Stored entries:

>>>

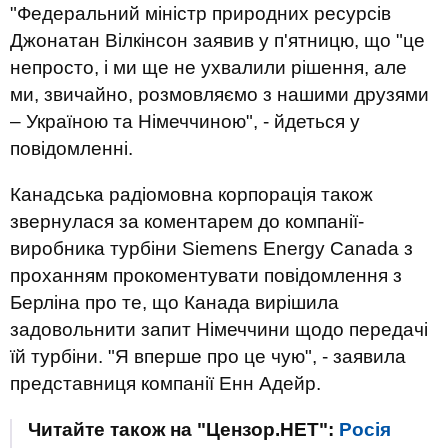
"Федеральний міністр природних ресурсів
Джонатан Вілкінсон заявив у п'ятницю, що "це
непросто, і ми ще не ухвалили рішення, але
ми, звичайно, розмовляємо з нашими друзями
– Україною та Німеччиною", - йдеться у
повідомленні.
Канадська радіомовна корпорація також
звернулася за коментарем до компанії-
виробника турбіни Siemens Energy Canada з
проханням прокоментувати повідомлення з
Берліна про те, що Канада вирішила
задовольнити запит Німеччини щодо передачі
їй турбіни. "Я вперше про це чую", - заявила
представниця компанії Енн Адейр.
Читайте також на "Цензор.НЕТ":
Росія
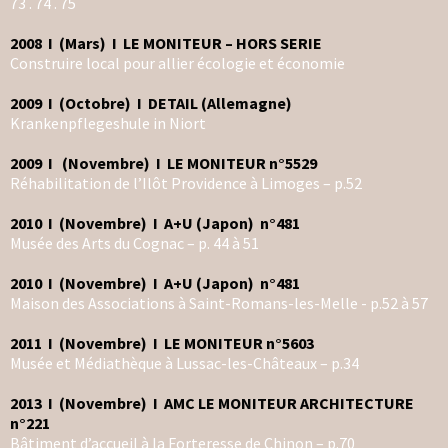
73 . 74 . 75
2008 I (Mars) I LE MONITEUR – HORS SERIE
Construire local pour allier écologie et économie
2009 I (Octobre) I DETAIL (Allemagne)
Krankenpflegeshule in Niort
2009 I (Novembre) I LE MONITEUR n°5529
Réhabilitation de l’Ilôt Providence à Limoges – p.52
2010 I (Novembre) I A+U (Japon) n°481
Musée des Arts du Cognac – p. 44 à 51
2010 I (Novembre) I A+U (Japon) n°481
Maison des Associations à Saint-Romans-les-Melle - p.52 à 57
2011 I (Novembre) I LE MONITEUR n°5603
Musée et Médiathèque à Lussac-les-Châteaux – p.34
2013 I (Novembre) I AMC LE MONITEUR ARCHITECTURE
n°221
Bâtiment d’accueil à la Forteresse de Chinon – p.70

<<<
>>>

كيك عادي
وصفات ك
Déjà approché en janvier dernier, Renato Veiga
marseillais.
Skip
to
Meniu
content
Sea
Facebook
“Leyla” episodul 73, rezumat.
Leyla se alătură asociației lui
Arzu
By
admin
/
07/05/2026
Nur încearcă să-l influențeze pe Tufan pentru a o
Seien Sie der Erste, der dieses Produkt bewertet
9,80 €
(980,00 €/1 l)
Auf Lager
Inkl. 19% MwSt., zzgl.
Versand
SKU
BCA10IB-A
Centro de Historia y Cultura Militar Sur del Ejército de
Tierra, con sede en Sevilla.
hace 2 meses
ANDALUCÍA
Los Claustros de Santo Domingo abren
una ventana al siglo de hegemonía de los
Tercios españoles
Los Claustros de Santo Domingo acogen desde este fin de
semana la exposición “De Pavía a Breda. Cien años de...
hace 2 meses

<<<

> **EXERCISE DESCRIPTION**:
Write down exactly the span of lines above from the one containing "міністр природних ресурсів" to the one containing "проханням прокоментувати повідомлення з", both ends included.

> **ANSWER TO THE EXERCISE**:
"Федеральний міністр природних ресурсів
Джонатан Вілкінсон заявив у п'ятницю, що "це
непросто, і ми ще не ухвалили рішення, але
ми, звичайно, розмовляємо з нашими друзями
– Україною та Німеччиною", - йдеться у
повідомленні.
Канадська радіомовна корпорація також
звернулася за коментарем до компанії-
виробника турбіни Siemens Energy Canada з
проханням прокоментувати повідомлення з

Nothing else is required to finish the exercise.